Seorang pelayan wanita langsung datang menghampiri Louis sambil membawa buku kecil, dia menjumlahkan harga seluruh makanan tersebut dan memberitahukannya kepada Louis.
Tanpa banyak bicara lagi Louis langsung memberikan beberapa lembar uang itu kepada pelayan wanita.
Setelahnya dia membawa Hannah keluar dari restoran tersebut.
Keduanya kembali masuk ke mobil Louis. Dengan mesra Louis membukakan pintu mobil untuk Hannah dan mempersilahkan gadisnya untuk masuk. Setelah menutup kembali pintu tersebut dia memutar dan masuk lewat pintu kemudi.
Dia duduk dengan tenang dan menyalakan mobilnya. Kemudian mobil tersebut melaju dengan kecepatan sedang membelah keramaian di jalan raya yang tidak pernah sepi itu.
"Kita akan pergi ke mana? Aku harus mengabari ayahku dulu agar tidak mencari ku karen telat pulang kuliah," ucap Hannah sambil melirik Louis yang duduk di sampingnya itu.
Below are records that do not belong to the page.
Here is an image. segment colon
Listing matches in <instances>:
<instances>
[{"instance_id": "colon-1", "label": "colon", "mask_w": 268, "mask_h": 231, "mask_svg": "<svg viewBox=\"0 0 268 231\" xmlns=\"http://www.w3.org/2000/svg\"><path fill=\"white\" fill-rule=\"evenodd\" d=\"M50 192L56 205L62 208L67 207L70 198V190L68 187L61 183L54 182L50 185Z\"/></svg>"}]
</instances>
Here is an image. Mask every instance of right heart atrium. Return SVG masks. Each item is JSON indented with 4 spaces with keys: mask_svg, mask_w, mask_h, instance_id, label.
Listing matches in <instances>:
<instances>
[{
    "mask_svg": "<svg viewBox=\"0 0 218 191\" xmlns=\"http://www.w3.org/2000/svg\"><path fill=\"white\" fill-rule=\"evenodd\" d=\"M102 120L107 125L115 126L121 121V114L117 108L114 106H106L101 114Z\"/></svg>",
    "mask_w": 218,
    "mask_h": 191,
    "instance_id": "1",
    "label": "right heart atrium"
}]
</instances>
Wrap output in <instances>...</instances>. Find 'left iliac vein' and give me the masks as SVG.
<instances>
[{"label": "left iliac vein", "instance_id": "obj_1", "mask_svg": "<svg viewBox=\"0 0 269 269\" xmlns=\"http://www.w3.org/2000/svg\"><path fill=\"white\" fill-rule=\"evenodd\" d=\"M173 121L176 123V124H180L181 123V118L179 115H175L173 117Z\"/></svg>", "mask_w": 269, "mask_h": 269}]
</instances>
"Beri tahu saja ayahmu, Han. Katakan padanya jika kau ingin bermain sebentar. Sore kau akan pulang," ucap Louis menyuruh Hannah untuk mengabari ayahnya itu. Hannah mengangguk paham. Dia mengambil ponselnya dan mencatat nama ayahnya, setelahnya dia mengetikkan beberapa kata yang dikirimkan kepada ayahnya.
"Tapi kita mau ke mana?" tanya Hannah lagi dengan penasaran.
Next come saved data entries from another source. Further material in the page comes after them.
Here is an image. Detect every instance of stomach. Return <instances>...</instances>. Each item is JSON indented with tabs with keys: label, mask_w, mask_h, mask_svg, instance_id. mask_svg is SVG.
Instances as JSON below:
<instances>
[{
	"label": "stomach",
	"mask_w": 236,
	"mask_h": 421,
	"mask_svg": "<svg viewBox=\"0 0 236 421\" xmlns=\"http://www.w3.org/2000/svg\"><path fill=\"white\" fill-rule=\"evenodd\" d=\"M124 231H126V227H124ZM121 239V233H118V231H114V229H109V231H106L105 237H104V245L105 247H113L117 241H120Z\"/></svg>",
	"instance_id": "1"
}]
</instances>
"Kau sendiri ingin ke mana?" tanya balik Louis kepada Hannah. Hannah hanya menggelengkan kepalanya sebagai jawaban.
Dia tidak tahu dengan tempat apa yang ingin dikunjunginya.
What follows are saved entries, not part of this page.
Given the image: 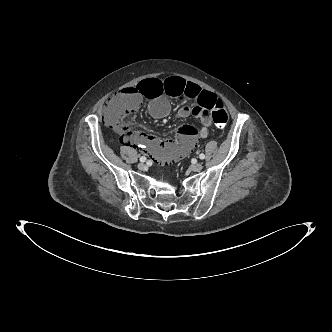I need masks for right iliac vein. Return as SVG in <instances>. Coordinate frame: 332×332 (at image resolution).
Here are the masks:
<instances>
[{
    "mask_svg": "<svg viewBox=\"0 0 332 332\" xmlns=\"http://www.w3.org/2000/svg\"><path fill=\"white\" fill-rule=\"evenodd\" d=\"M137 167H138L139 170H146L147 169V165L145 163H139Z\"/></svg>",
    "mask_w": 332,
    "mask_h": 332,
    "instance_id": "1",
    "label": "right iliac vein"
}]
</instances>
"Baiklah. Jika demikian, sebentar lagi kita akan tiba. Aku rasa kau akan menyukainya," ucap Louis memberitahu jika mereka akan tiba ke tempat yang Louis tuju, tentu saja Hannah tidak tahu akan hal itu.
"Baiklah. Aku rasa demikian," lirih Hannah kembali menatap lurus pada jalanan yang ramai namun tidak sampai terkena macet. Suasana dalam mobil kembali sunyi, tidak ada yang bersuara lagi di antara mereka berdua.
Setelah kurang lebih 30 menit di perjalanan. Akhirnya Louis menghentikan mobilnya dan memarkirkannya dengan rapi bersama kendaraan lainnya. Tempat ini cukup ramai, dia membawa Hannah ke taman kota.
Taman yang indah dan sejuk, juga taman yang memiliki danau yang airnya sangat jernih dan segar.
"Ayo!" ajak Louis sambil menggenggam lengan Hannah, membawa gadisnya itu masuk ke dalam. Di dalam sana mereka di sambut oleh keramaian dan bunga-bunga yang bermekaran di berbagai penjuru, sejauh mata memandang taman ini dipenuhi oleh rumput yang terawat, juga pepohonan hias dan buah-buahan yang tumbuh subur juga terawat tentunya.
"Ini sangat indah," lirih Hannah melihat sekelilingnya. Dia merasa terpesona dengan pemandangan alam yang sangat menyejukkan matanya.
Dia memejamkan matanya untuk merasakan semilir angin yang menerpa tubuhnya. Meski ini siang hari, tapi di taman tidak terlalu menyengat. Karena banyak tumbuhan yang tumbuh subur dan terawat yang sangat menyenangkan untuk berteduh.
"Aku mau lihat danaunya? Bukankah di sini ada danau?" ucap Hannah sambil melihat wajah Louis dari samping.
"Iya. Ayo!" ajak Louis lagi membawa Hannah melangkah lebih jauh dan masuk lebih dalam lagi.
Dari kejauhan mereka dapat melihat danau itu. Airnya terlihat biru dari kejauhan, dan ada beberapa pengunjung yang hanya asyik duduk santai di atas rerumputan tanpa alas, atau yang mengenakan alas, atau pula yang duduk di kursi yang sudah disiapkan.
Sangat cocok untuk bersantai dan melepas penat.
"Ini sangat indah, Louis. Aku menyukainya," ucap Hannah saat mereka tiba di pinggir danau tersebut.